INDICAÇÃO DE LEITURA


               Colaboração de Veridiana Sganzela Santos , jornalista que escreve para o jornal Comarca de Garça, toda quinta-feira, comentários sobre alguma obra literária. Desta vez, ela comentou sobre um livro de Clarice Lispector.

Indicação de Leitura - Veridiana Sganzela Santos - O grande passeio

25/09/2014

“Renda-se, como eu me rendi. Mergulhe no que você não conhece como eu mergulhei. Não se preocupe em entender, viver ultrapassa qualquer entendimento” - Haya Pinkhasovna Lispector (1920 - 1977)
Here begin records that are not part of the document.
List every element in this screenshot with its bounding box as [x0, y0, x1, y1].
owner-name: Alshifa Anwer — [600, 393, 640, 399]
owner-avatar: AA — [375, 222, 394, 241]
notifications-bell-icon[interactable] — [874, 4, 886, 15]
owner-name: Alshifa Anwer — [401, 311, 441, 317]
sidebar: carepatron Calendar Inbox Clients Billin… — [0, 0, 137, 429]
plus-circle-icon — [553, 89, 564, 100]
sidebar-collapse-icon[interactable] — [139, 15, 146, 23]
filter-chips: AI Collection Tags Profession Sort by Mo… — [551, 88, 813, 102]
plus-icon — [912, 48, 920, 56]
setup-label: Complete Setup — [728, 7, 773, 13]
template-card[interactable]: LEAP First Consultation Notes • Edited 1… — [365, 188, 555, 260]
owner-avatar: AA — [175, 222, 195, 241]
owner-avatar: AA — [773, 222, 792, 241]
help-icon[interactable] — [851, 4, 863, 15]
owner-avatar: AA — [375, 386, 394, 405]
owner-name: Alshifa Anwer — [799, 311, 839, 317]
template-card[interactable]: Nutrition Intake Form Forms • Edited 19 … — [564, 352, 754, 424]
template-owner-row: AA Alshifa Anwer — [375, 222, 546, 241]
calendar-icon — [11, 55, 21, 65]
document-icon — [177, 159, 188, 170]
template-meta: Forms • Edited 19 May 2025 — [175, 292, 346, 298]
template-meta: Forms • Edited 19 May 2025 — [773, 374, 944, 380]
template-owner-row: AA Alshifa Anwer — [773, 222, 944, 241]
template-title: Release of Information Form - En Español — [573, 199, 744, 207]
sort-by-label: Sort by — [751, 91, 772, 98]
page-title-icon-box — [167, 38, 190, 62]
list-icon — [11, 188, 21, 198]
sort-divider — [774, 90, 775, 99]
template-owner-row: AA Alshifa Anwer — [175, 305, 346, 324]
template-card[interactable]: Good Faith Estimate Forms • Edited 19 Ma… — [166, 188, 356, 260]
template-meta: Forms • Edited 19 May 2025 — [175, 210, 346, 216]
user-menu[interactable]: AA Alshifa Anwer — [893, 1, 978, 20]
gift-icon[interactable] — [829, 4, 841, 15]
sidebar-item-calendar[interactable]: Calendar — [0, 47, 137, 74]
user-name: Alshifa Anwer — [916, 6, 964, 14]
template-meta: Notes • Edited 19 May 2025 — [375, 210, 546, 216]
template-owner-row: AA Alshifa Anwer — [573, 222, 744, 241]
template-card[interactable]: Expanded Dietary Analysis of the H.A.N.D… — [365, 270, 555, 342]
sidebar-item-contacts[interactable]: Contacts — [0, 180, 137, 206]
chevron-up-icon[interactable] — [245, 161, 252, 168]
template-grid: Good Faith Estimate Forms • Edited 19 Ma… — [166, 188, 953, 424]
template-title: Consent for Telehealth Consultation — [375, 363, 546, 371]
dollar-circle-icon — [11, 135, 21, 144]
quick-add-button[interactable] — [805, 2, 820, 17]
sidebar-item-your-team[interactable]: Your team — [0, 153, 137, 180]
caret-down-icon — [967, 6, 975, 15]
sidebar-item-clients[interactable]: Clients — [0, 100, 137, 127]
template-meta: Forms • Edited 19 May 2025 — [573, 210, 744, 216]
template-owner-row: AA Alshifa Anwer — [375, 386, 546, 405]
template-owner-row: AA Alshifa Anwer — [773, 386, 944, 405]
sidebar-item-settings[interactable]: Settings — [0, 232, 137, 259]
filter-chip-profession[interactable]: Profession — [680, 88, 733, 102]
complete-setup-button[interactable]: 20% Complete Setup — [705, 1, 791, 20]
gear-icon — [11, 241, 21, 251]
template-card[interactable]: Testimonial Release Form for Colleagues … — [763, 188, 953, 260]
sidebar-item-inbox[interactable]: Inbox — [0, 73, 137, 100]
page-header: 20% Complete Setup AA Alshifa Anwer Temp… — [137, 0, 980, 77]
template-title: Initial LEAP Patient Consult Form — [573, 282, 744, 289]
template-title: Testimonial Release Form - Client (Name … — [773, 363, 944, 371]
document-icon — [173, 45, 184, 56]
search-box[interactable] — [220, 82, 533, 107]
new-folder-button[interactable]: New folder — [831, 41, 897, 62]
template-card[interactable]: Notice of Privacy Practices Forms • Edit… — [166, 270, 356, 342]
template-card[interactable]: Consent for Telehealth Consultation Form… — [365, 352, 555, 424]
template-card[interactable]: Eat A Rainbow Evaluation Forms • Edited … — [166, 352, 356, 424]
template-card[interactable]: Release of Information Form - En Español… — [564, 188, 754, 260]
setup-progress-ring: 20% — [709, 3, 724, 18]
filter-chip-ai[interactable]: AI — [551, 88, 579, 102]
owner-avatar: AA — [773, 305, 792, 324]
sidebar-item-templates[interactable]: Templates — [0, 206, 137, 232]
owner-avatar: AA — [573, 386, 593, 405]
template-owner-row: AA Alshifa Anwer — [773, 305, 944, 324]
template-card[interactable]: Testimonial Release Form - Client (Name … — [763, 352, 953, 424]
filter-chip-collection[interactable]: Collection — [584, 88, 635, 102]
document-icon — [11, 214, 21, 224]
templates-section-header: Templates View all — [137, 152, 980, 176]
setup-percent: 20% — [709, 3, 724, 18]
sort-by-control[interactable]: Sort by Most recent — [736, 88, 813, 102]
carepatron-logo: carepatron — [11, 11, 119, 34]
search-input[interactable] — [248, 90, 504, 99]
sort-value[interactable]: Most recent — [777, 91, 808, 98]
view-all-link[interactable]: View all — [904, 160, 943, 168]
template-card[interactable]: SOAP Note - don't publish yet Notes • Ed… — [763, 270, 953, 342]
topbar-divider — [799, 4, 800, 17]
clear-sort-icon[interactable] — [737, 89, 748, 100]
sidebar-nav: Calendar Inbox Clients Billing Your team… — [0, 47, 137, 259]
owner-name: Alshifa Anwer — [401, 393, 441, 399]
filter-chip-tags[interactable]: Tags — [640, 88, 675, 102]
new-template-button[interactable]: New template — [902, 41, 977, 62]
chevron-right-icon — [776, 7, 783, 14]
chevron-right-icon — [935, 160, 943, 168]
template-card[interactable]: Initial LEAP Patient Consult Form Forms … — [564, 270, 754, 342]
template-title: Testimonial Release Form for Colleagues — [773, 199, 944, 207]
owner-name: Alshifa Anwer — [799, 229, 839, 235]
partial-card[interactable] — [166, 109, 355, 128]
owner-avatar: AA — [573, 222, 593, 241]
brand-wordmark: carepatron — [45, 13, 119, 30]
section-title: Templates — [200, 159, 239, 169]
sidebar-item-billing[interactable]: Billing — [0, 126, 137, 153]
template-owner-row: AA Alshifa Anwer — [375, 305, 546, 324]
Solidariedade e egoísmo. Respeito e pouco caso. Amor e indiferença. Antagonismos tão presentes na raça humana e que a Literatura sempre faz questão de “dedar” quando o sentimento errado se manifesta na hora errada, mostrando o quanto ainda temos que nos depurar.

Acho que nunca em outros tempos se exigiu tanto o respeito pelos outros: crianças, mulheres, retirantes, negros, deficientes, homossexuais, idosos - sempre alvos de preconceito e maus tratos. E o curioso é que temos que exigir o respeito - raramente ele vem de graça. Custa tanto assim respeitar alguém que não é exatamente igual a nós? Quando criança, era comum os pequenos até apanharem dos adultos caso faltassem com respeito com os mais velhos. No Japão há até o Dia do Idoso, quando o país interrompe tudo só para reverenciar seus ancestrais. Vivemos dizendo que os mais velhos são símbolo de sabedoria e experiência, mas na prática não levamos isso muito a sério.

Neste conto, Clarice Lispector conta sobre uma senhorinha “sequinha”, sozinha no mundo, nascida no Maranhão; foi perdendo a família aos poucos, uma “boa senhora” prometeu interná-la num asilo do Rio de Janeiro, mas mudou de planos e deixou a velha ao Deus-dará com um pouco de dinheiro. A senhorinha, Mocinha (de nome real, Margarida), acabou indo parar numa casa de família, onde às vezes riam dela, do seu jeito “bicho do mato”, mas sempre a deixavam de lado, ignorando-a a maior parte do tempo. Achavam estranho seu hábito de passear pela casa. Um dia se encheram e a mandaram para um parente em Petrópolis. O filho da família levou a velhinha de carro, e ela, inocente (como um cãozinho cujos donos prometem passeio mas o levam ao veterinário), foi admirando tudo, gostando muito do trajeto, sem imaginar que novamente estava sendo descartada. O rapaz não teve nem a delicadeza de descer com ela. Despachou a velhinha e foi embora. Lá, uma “alemoa” a recebeu com frieza. Enquanto ela e o filho se regalavam com comida, a velhinha pedia um golinho de café com os olhos, só um cafezinho. Nem isso lhe deram, apesar de sua visível fraqueza. Ao invés de disso, o dono da casa disse irritado que ali não era asilo. Deu-lhe um pouco de dinheiro e mandou-a pegar um trem de volta pro Rio.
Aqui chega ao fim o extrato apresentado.